Data extract Block Start

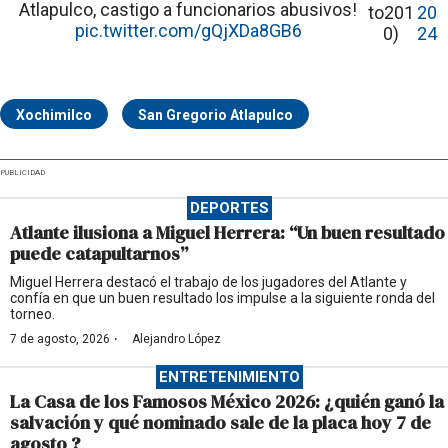
Atlapulco, castigo a funcionarios abusivos!
to201
20
pic.twitter.com/gQjXDa8GB6
0)
24
Xochimilco
San Gregorio Atlapulco
PUBLICIDAD
DEPORTES
Atlante ilusiona a Miguel Herrera: “Un buen resultado
puede catapultarnos”
Miguel Herrera destacó el trabajo de los jugadores del Atlante y
confía en que un buen resultado los impulse a la siguiente ronda del
torneo.
·
7 de agosto, 2026
Alejandro López
ENTRETENIMIENTO
La Casa de los Famosos México 2026: ¿quién ganó la
salvación y qué nominado sale de la placa hoy 7 de
agosto ?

Data extract Block End

Output all the entries exactly, minus any pictures.

Completed exercise:
Atlapulco, castigo a funcionarios abusivos!
to201
20
pic.twitter.com/gQjXDa8GB6
0)
24
Xochimilco
San Gregorio Atlapulco
PUBLICIDAD
DEPORTES
Atlante ilusiona a Miguel Herrera: “Un buen resultado
puede catapultarnos”
Miguel Herrera destacó el trabajo de los jugadores del Atlante y
confía en que un buen resultado los impulse a la siguiente ronda del
torneo.
·
7 de agosto, 2026
Alejandro López
ENTRETENIMIENTO
La Casa de los Famosos México 2026: ¿quién ganó la
salvación y qué nominado sale de la placa hoy 7 de
agosto ?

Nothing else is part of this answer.